Le Burkina Faso fait face à une nouvelle menace pour sa stabilité : la guerre informationnelle. Deepfakes, fausses vidéos, discours de haine et campagnes de désinformation ciblent le régime du capitaine Ibrahim Traoré, exploitant les réseaux sociaux pour semer la confusion et affaiblir la cohésion nationale. Face à cette offensive, l’État et la société civile organisent la riposte.

Les campagnes de désinformation visent principalement à discréditer les institutions et à glorifier ou diaboliser artificiellement certaines figures politiques. Des vidéos générées par intelligence artificielle montrent le président Traoré prononçant des discours qu’il n’a jamais tenus, ou célèbrent des réalisations fictives pour alimenter un récit patriotique fabriqué. Selon Human Rights Watch, ces contenus, relayés par des sources pro-gouvernementales, ont un fort impact sur la perception du public, surtout dans un contexte où les médias indépendants sont restreints .

Pour contrer cette menace, le gouvernement a multiplié les initiatives de formation et de sensibilisation.
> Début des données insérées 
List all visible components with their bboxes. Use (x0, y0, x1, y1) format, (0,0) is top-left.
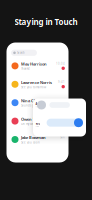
staticText: 10:03 (35, 126, 39, 127)
staticText: See you soon (21, 141, 40, 144)
staticText: May Harrison (21, 61, 47, 67)
button[interactable]: Lawrence Norris (6, 75, 68, 94)
staticText: Nina Clarke (21, 98, 43, 103)
staticText: Lawrence Norris (21, 80, 52, 85)
staticText: You (35, 122, 40, 125)
button[interactable]: Jake Bowman (6, 130, 68, 149)
staticText: Owen Wright (21, 116, 48, 122)
button[interactable]: May Harrison (6, 57, 68, 75)
staticText: Mon (59, 117, 65, 120)
staticText: Amy (35, 102, 41, 106)
staticText: 10:02 (35, 106, 39, 108)
staticText: 10:04 (56, 62, 65, 65)
staticText: Thanks! (21, 67, 30, 70)
staticText: Staying in Touch (14, 16, 78, 27)
staticText: Jake Bowman (21, 135, 46, 140)
staticText: On my way (21, 122, 34, 126)
staticText: Search (17, 51, 25, 54)
staticText: 9:41 (58, 80, 65, 84)
button[interactable]: Nina Clarke (6, 94, 68, 112)
staticText: Sun (60, 135, 65, 139)
staticText: Sounds good (21, 104, 40, 107)
staticText: See you tomorrow (21, 85, 46, 89)
button[interactable]: Owen Wright (6, 112, 68, 130)
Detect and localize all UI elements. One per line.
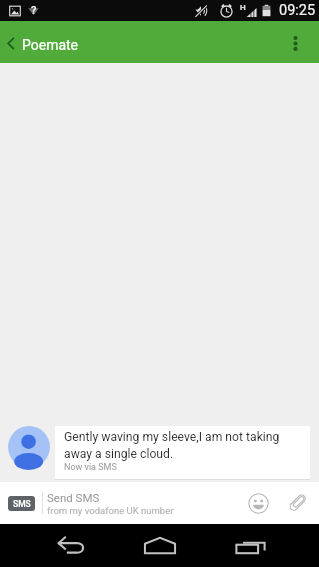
staticText: Send SMS (47, 491, 100, 504)
staticText: H (240, 3, 246, 12)
staticText: Gently waving my sleeve,I am not taking … (64, 430, 302, 461)
staticText: Poemate (22, 37, 79, 53)
staticText: 09:25 (279, 2, 316, 19)
staticText: from my vodafone UK number (47, 505, 174, 516)
button[interactable]: Insert emoji (244, 489, 272, 517)
button[interactable]: More options (271, 21, 319, 63)
button[interactable]: Attach file (285, 490, 311, 516)
button[interactable]: Navigate up (0, 21, 22, 63)
button[interactable]: Gently waving my sleeve,I am not taking … (55, 426, 310, 479)
button[interactable]: SMS (8, 496, 35, 511)
button[interactable]: Back (45, 524, 91, 567)
button[interactable]: Recent apps (228, 524, 274, 567)
button[interactable]: Home (137, 524, 183, 567)
staticText: ? (31, 4, 37, 15)
staticText: Now via SMS (64, 462, 117, 473)
staticText: SMS (13, 499, 31, 509)
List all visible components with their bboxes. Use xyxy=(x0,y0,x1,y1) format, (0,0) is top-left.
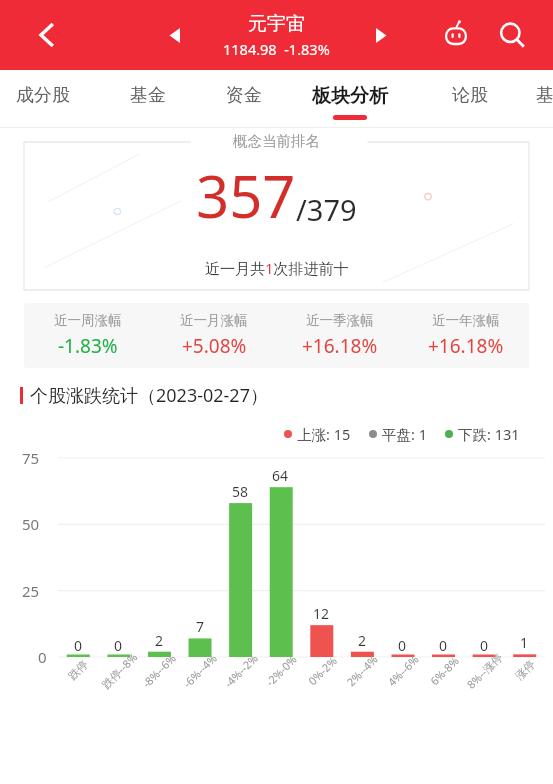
staticText: 跌停 xyxy=(65,657,91,683)
staticText: -4%--2% xyxy=(221,650,261,691)
staticText: 下跌: 131 xyxy=(458,424,520,444)
staticText: 64 xyxy=(272,466,289,485)
staticText: 7 xyxy=(196,617,205,636)
staticText: 板块分析 xyxy=(312,84,388,108)
staticText: 2%--4% xyxy=(343,652,381,689)
staticText: -2%-0% xyxy=(262,652,300,689)
button[interactable]: 近一周涨幅 xyxy=(24,303,529,368)
staticText: 4%--6% xyxy=(384,652,422,689)
staticText: 0 xyxy=(439,636,448,655)
staticText: 1184.98 -1.83% xyxy=(223,39,330,59)
button[interactable]: Search xyxy=(491,14,533,56)
button[interactable]: 资金 xyxy=(226,70,262,128)
staticText: -6%--4% xyxy=(180,650,220,691)
staticText: 近一月涨幅 xyxy=(180,312,248,329)
staticText: 论股 xyxy=(452,84,488,107)
staticText: /379 xyxy=(296,190,357,229)
staticText: +5.08% xyxy=(182,333,247,359)
staticText: 0 xyxy=(114,636,123,655)
staticText: 2 xyxy=(358,631,367,650)
button[interactable]: Previous sector xyxy=(158,18,192,52)
staticText: 0 xyxy=(398,636,407,655)
staticText: 0 xyxy=(74,636,83,655)
button[interactable]: 基金 xyxy=(130,70,166,128)
staticText: 0%-2% xyxy=(305,653,340,688)
button[interactable]: 个股涨跌统计（2023-02-27） xyxy=(20,383,553,408)
staticText: 0 xyxy=(480,636,489,655)
button[interactable]: 基 xyxy=(536,70,553,128)
button[interactable]: 论股 xyxy=(452,70,488,128)
staticText: 58 xyxy=(232,482,249,501)
staticText: -1.83% xyxy=(58,333,118,359)
staticText: 75 xyxy=(22,448,40,468)
staticText: 资金 xyxy=(226,84,262,107)
button[interactable]: 概念当前排名 xyxy=(24,142,529,290)
staticText: 0 xyxy=(38,647,47,667)
staticText: 12 xyxy=(313,604,330,623)
button[interactable]: Assistant robot xyxy=(435,14,477,56)
staticText: 25 xyxy=(22,581,40,601)
staticText: 概念当前排名 xyxy=(233,132,320,150)
staticText: 成分股 xyxy=(16,84,70,107)
staticText: 平盘: 1 xyxy=(382,424,427,444)
staticText: 元宇宙 xyxy=(248,12,305,36)
staticText: 6%-8% xyxy=(427,653,462,688)
button[interactable]: Back xyxy=(28,15,68,55)
button[interactable]: 成分股 xyxy=(16,70,70,128)
staticText: 1 xyxy=(520,633,529,652)
staticText: 50 xyxy=(22,514,40,534)
staticText: 跌停--8% xyxy=(98,649,141,692)
staticText: +16.18% xyxy=(428,333,504,359)
staticText: 上涨: 15 xyxy=(297,424,351,444)
staticText: 近一年涨幅 xyxy=(432,312,500,329)
staticText: 涨停 xyxy=(512,657,538,683)
button[interactable]: Next sector xyxy=(363,18,397,52)
staticText: 8%--涨停 xyxy=(463,649,506,692)
staticText: 基 xyxy=(536,84,553,107)
staticText: +16.18% xyxy=(302,333,378,359)
staticText: -8%--6% xyxy=(139,650,179,691)
staticText: 357 xyxy=(196,156,296,235)
staticText: 近一季涨幅 xyxy=(306,312,374,329)
button[interactable]: 板块分析 xyxy=(312,70,388,128)
staticText: 个股涨跌统计（2023-02-27） xyxy=(30,383,268,408)
staticText: 基金 xyxy=(130,84,166,107)
staticText: 近一月共1次排进前十 xyxy=(205,258,349,278)
staticText: 2 xyxy=(155,631,164,650)
staticText: 近一周涨幅 xyxy=(54,312,122,329)
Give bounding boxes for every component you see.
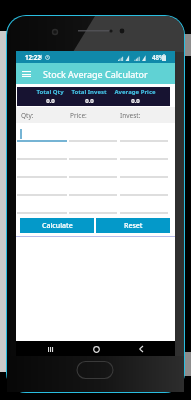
button[interactable] [120, 161, 168, 179]
button[interactable]: Back [135, 343, 147, 355]
button[interactable] [120, 125, 168, 143]
staticText: Calculate [42, 221, 73, 231]
button[interactable]: Open navigation menu [18, 66, 34, 82]
button[interactable] [17, 143, 67, 161]
staticText: 0.0 [85, 97, 94, 105]
staticText: Price: [70, 111, 87, 120]
button[interactable]: Calculate [20, 218, 94, 233]
staticText: 48% [152, 53, 165, 61]
button[interactable] [17, 125, 67, 143]
staticText: Average Price [114, 88, 156, 96]
button[interactable] [69, 161, 117, 179]
staticText: Total Invest [71, 88, 107, 96]
staticText: 0.0 [131, 97, 140, 105]
button[interactable] [69, 143, 117, 161]
button[interactable]: Home [90, 343, 102, 355]
button[interactable] [120, 143, 168, 161]
staticText: Total Qty [36, 88, 64, 96]
staticText: Reset [124, 221, 143, 231]
staticText: 12:22 [25, 53, 41, 61]
button[interactable] [17, 197, 67, 215]
button[interactable] [69, 197, 117, 215]
button[interactable]: Recent apps [44, 343, 56, 355]
button[interactable] [17, 179, 67, 197]
staticText: 0.0 [46, 97, 55, 105]
button[interactable] [17, 161, 67, 179]
button[interactable]: Reset [96, 218, 170, 233]
button[interactable] [120, 197, 168, 215]
button[interactable] [69, 179, 117, 197]
staticText: Qty: [21, 111, 34, 120]
button[interactable] [69, 125, 117, 143]
button[interactable] [120, 179, 168, 197]
staticText: Invest: [120, 111, 141, 120]
staticText: Stock Average Calculator [43, 68, 148, 80]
Entre juin et août 2026, la Direction générale de la communication et des médias (DGCM) a organisé plusieurs sessions de formation à Bobo-Dioulasso, Dédougou, Tenkodogo et Ouagadougou, rassemblant plus de 200 journalistes, communicateurs, blogueurs et acteurs des forces de défense et de sécurité. Ces ateliers visaient à outiller les participants sur le fact-checking, la détection des fake news, les mécanismes de propagation des discours de haine et la production de contenus alternatifs aux messages subversifs .

Le Conseil supérieur de la communication (CSC), en partenariat avec des organisations internationales comme le DCAF (Centre de Genève pour la gouvernance du secteur de la sécurité), a également organisé des formations sur la gestion de l’information en période de crise et la lutte contre les discours de haine. À Koudougou en novembre 2025, puis à Banfora en juillet 2026, journalistes et web-activistes ont été sensibilisés aux enjeux éthiques de la diffusion de l’information sur les plateformes numériques .

La société civile n’est pas en reste. L’organisation Fasocheck a formé des journalistes au fact-checking dès avril 2025, tandis que des initiatives locales comme l’ACD/CN ont sensibilisé les influenceurs de Kaya sur le traitement responsable de l’information .

Ces contre-mesures traduisent une prise de conscience : la guerre informationnelle est aussi dangereuse que la guerre armée. En outillant les journalistes et les citoyens à décrypter les fake news, le Burkina Faso cherche à renforcer sa résilience collective et à protéger sa souveraineté narrative face aux ingérences extérieures.

Amen K.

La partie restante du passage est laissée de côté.